Cancel culture à la française : la gauche dans le viseur
- Les principales victimes françaises de la cancel culture sont des personnalités issues ou revendiquées de gauche
- Céline Pina en est l’archétype : élue socialiste, elle dénonce en 2015 le Salon de la femme musulmane à Pontoise, initiative d’islamistes soutenue par des élus de tous bords
Le paradoxe saute aux yeux : ce sont les anciens gardiens de la liberté d’expression qui paient le plus cher. Les médias dits « de gauche » deviennent les plus féroces broyeurs de la démocratie, n’épargnant même pas ceux qui incarnent le socle républicain dont ils sont issus. Les quelques irréductibles à l’ancienne se voient tour à tour éliminés, écrasés, ou réduits au silence.
Wokisme, insultes et diabolisation : la démocratie dynamitée
Le principe de base du wokisme ? Rabattre quiconque ose objecter dans la case « extrême-drouate ». « On ne discute pas, puisqu’on détient la Vérité », résume la doxa du moment. L’autre est immédiatement privé de légitimité, assimilé au « mal » et voué à la néantisation publique. En un mot : le débat, c’est fini, place au tribunal permanent du jugement moral. Pour achever cette ambiance, certains n’hésitent pas à multiplier les outrances – tel Apathie évoquant des « centaines d’Oradour-sur-Glane en Algérie », comparaison historique qui défie toute imagination, mais pas le zèle idéologique.
Si vous aimez les débats polémiques, vous êtes « cancel », si vous tentez la nuance, vous êtes suspect, et si vous vous objectez… Eh bien, bon courage.
Le règne de l’intolérance : de la société au sommet de l’État
Si nos élites politiques peuvent paraître en retrait, elles participent elles aussi à cette orchestration. Emmanuel Macron, interrogé par le média Brut (un choix pas si neutre au vu des proximités idéologiques relevées par Barbara Lefebvre), reconnaît que « c’est le gouvernement qui va avoir à agir ». Mais entre propos contradictoires et inaction, la cacophonie l’emporte.
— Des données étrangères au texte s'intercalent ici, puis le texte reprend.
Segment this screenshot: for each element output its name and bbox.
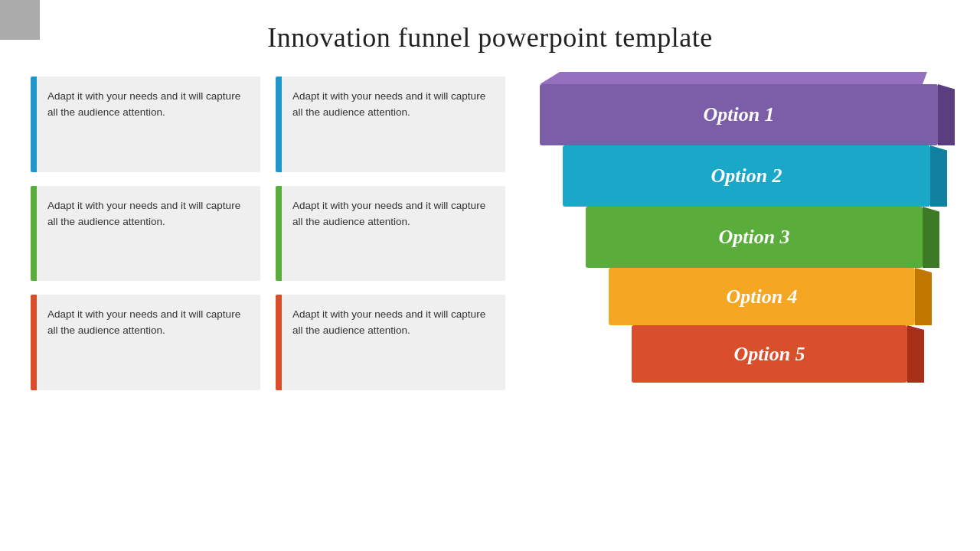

De son côté, dans le monde musulman, Mezri Haddad dénonce l’étouffement de tout esprit critique par l’islamisme, facilitée par l’absence de courage réformateur chez les partisans d’un « islam des lumières ».
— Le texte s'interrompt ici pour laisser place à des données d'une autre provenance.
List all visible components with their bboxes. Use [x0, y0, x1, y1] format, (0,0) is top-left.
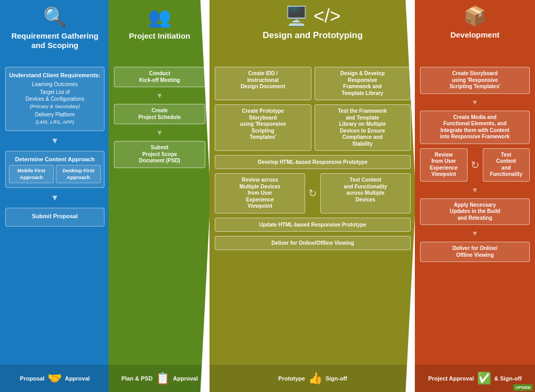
main-container: 🔍 Requirement Gathering and Scoping Unde… — [0, 0, 535, 392]
blue-footer: Proposal 🤝 Approval — [0, 365, 110, 392]
red-media: Create Media andFunctional Elements, and… — [420, 111, 530, 144]
olive-prototype-storyboard: Create PrototypeStoryboardusing 'Respons… — [215, 104, 311, 151]
column-green: 👥 Project Initiation ConductKick-off Mee… — [109, 0, 211, 392]
red-deliver: Deliver for Online/Offline Viewing — [420, 242, 530, 262]
olive-row-3: Review acrossMultiple Devicesfrom UserEx… — [215, 173, 411, 213]
red-review-ux: Reviewfrom UserExperienceViewpoint — [420, 148, 468, 182]
blue-body: Understand Client Requirements: Learning… — [0, 63, 110, 365]
blue-section-1: Understand Client Requirements: Learning… — [5, 67, 104, 131]
red-footer-label1: Project Approval — [428, 375, 474, 382]
olive-develop-html: Develop HTML-based Responsive Prototype — [215, 155, 411, 169]
red-test-content: TestContentandFunctionality — [483, 148, 530, 182]
olive-body: Create IDD /InstructionalDesign Document… — [210, 63, 416, 365]
blue-section-1-title: Understand Client Requirements: — [9, 72, 101, 79]
olive-idd: Create IDD /InstructionalDesign Document — [215, 67, 311, 100]
red-arrow-1: ▼ — [420, 98, 530, 106]
clipboard-icon: 📋 — [156, 372, 170, 385]
green-body: ConductKick-off Meeting ▼ CreateProject … — [109, 63, 211, 365]
olive-footer-label1: Prototype — [278, 375, 305, 382]
column-red: 📦 Development Create Storyboardusing 'Re… — [415, 0, 535, 392]
green-footer-label1: Plan & PSD — [121, 375, 153, 382]
olive-footer-label2: Sign-off — [325, 375, 347, 382]
approach-row: Mobile First Approach Desktop First Appr… — [9, 165, 101, 183]
red-arrow-2: ▼ — [420, 186, 530, 194]
olive-test-content: Test Contentand Functionalityacross Mult… — [320, 173, 411, 213]
blue-footer-label2: Approval — [65, 375, 90, 382]
blue-footer-label1: Proposal — [20, 375, 44, 382]
green-footer: Plan & PSD 📋 Approval — [109, 365, 211, 392]
approach-mobile: Mobile First Approach — [9, 165, 54, 183]
blue-arrow-1: ▼ — [5, 136, 104, 146]
green-arrow-2: ▼ — [114, 128, 205, 137]
green-icon: 👥 — [148, 6, 171, 28]
blue-item-lms: (LMS, LRS, APP) — [9, 119, 101, 125]
olive-header: 🖥️ </> Design and Prototyping — [210, 0, 416, 63]
green-header: 👥 Project Initiation — [109, 0, 211, 63]
green-arrow-1: ▼ — [114, 91, 205, 100]
blue-header: 🔍 Requirement Gathering and Scoping — [0, 0, 110, 63]
cycle-arrows-olive: ↻ — [308, 173, 317, 213]
olive-title: Design and Prototyping — [263, 30, 363, 41]
red-title: Development — [450, 30, 499, 40]
olive-icon: 🖥️ </> — [285, 5, 341, 27]
red-footer-label2: & Sign-off — [494, 375, 522, 382]
red-header: 📦 Development — [415, 0, 535, 63]
blue-icon: 🔍 — [43, 6, 67, 28]
ok-icon: ✅ — [477, 372, 491, 385]
blue-section-2: Determine Content Approach Mobile First … — [5, 151, 104, 188]
red-row-review: Reviewfrom UserExperienceViewpoint ↻ Tes… — [420, 148, 530, 182]
upside-logo: UPSIDE — [513, 384, 533, 391]
olive-deliver: Deliver for Online/Offline Viewing — [215, 236, 411, 250]
cycle-arrows-red: ↻ — [471, 148, 480, 182]
thumbsup-icon: 👍 — [308, 372, 322, 385]
olive-row-2: Create PrototypeStoryboardusing 'Respons… — [215, 104, 411, 151]
handshake-icon: 🤝 — [48, 372, 62, 385]
olive-test-framework: Test the Frameworkand TemplateLibrary on… — [315, 104, 411, 151]
blue-arrow-2: ▼ — [5, 193, 104, 203]
olive-update-html: Update HTML-based Responsive Prototype — [215, 218, 411, 232]
blue-section-3: Submit Proposal — [5, 208, 104, 227]
red-apply-updates: Apply NecessaryUpdates in the Buildand R… — [420, 198, 530, 225]
olive-footer: Prototype 👍 Sign-off — [210, 365, 416, 392]
column-olive: 🖥️ </> Design and Prototyping Create IDD… — [210, 0, 416, 392]
blue-submit-proposal: Submit Proposal — [9, 212, 101, 220]
red-icon: 📦 — [463, 5, 487, 27]
green-box-kickoff: ConductKick-off Meeting — [114, 67, 205, 87]
olive-row-1: Create IDD /InstructionalDesign Document… — [215, 67, 411, 100]
approach-desktop: Desktop First Approach — [56, 165, 101, 183]
olive-review-devices: Review acrossMultiple Devicesfrom UserEx… — [215, 173, 305, 213]
olive-design-develop: Design & DevelopResponsiveFramework andT… — [315, 67, 411, 100]
column-blue: 🔍 Requirement Gathering and Scoping Unde… — [0, 0, 110, 392]
blue-item-learning: Learning Outcomes — [9, 81, 101, 88]
blue-item-primary: (Primary & Secondary) — [9, 103, 101, 110]
green-box-schedule: CreateProject Schedule — [114, 104, 205, 124]
red-body: Create Storyboardusing 'ResponsiveScript… — [415, 63, 535, 365]
green-footer-label2: Approval — [173, 375, 198, 382]
green-box-psd: SubmitProject ScopeDocument (PSD) — [114, 141, 205, 168]
red-storyboard: Create Storyboardusing 'ResponsiveScript… — [420, 67, 530, 94]
blue-section-2-title: Determine Content Approach — [9, 156, 101, 163]
red-arrow-3: ▼ — [420, 229, 530, 237]
blue-item-delivery: Delivery Platform — [9, 111, 101, 118]
green-title: Project Initiation — [129, 31, 191, 41]
blue-title: Requirement Gathering and Scoping — [5, 31, 104, 50]
blue-item-target: Target List ofDevices & Configurations — [9, 89, 101, 102]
Et pendant ce temps, des controverses éclatent : Chawki Benzehra, lanceur d’alerte à l’origine de l’arrestation d’influenceurs algériens, se fait traiter « d’obscur blogueur ». Les débats sur la nation s’enflamment, comme l’illustre l’échange entre Céline Pina et Edwy Plenel autour de la question comorienne à Mayotte. Pendant ce temps, les appels à la vigilance antifasciste pleuvent (Edwy Plenel criant au retour du fascisme), mais semblent ignorer les monstres contemporains.
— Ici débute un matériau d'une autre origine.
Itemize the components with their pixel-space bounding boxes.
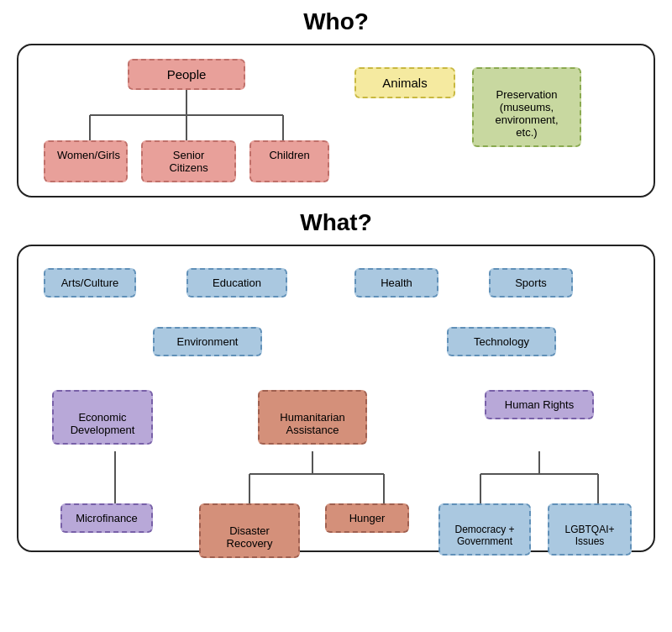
who-connector-svg xyxy=(44,90,329,140)
democracy-node: Democracy + Government xyxy=(438,503,531,556)
disaster-node: Disaster Recovery xyxy=(199,503,300,558)
economic-node: Economic Development xyxy=(52,390,153,445)
lgbtq-node: LGBTQAI+ Issues xyxy=(548,503,632,556)
what-section: What? Arts/Culture xyxy=(17,209,655,564)
animals-node: Animals xyxy=(354,67,455,98)
education-node: Education xyxy=(186,268,287,298)
who-box: People Women/ xyxy=(17,44,655,198)
humanitarian-node: Humanitarian Assistance xyxy=(258,390,367,445)
who-title: Who? xyxy=(17,8,655,35)
technology-node: Technology xyxy=(447,327,556,356)
environment-node: Environment xyxy=(153,327,262,356)
arts-node: Arts/Culture xyxy=(44,268,136,298)
microfinance-node: Microfinance xyxy=(60,503,153,533)
children-node: Children xyxy=(249,140,329,182)
humanrights-node: Human Rights xyxy=(485,390,594,419)
health-node: Health xyxy=(354,268,438,298)
preservation-node: Preservation (museums, environment, etc.… xyxy=(472,67,581,147)
sports-node: Sports xyxy=(489,268,573,298)
what-title: What? xyxy=(17,209,655,236)
what-box: Arts/Culture Education Health Sports Env… xyxy=(17,245,655,552)
senior-node: Senior Citizens xyxy=(141,140,236,182)
people-node: People xyxy=(128,59,245,90)
hunger-node: Hunger xyxy=(325,503,409,533)
women-node: Women/Girls xyxy=(44,140,128,182)
who-section: Who? People xyxy=(17,8,655,209)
Les dérives vont jusqu’à l’intolérance religieuse : selon un sondage Ifop pour le magazine Elle, ce sont dans les catégories populaires, les catholiques pratiquants (76 %) et surtout les musulmans (92 %) que le refus de toute critique des religions est le plus fort. Bref, la liberté d’expression flirte désormais avec la clause de confidentialité.
Conclusion : Osez encore penser – mais discrètement !
La France vit une ère de grandes purges idéologiques où la contradiction devient suspecte, la nuance dangereuse. Plus besoin de mise en scène : à défaut d’arguments, place à l’orchestration du silence. Si le pluralisme dérange, c’est probablement qu’il fait encore respirer la démocratie. Le seul conseil : cultivez votre esprit critique… sans trop faire de vagues, au risque de rejoindre la liste des prochains bannis. À méditer, bien évidemment – et à vos risques et périls.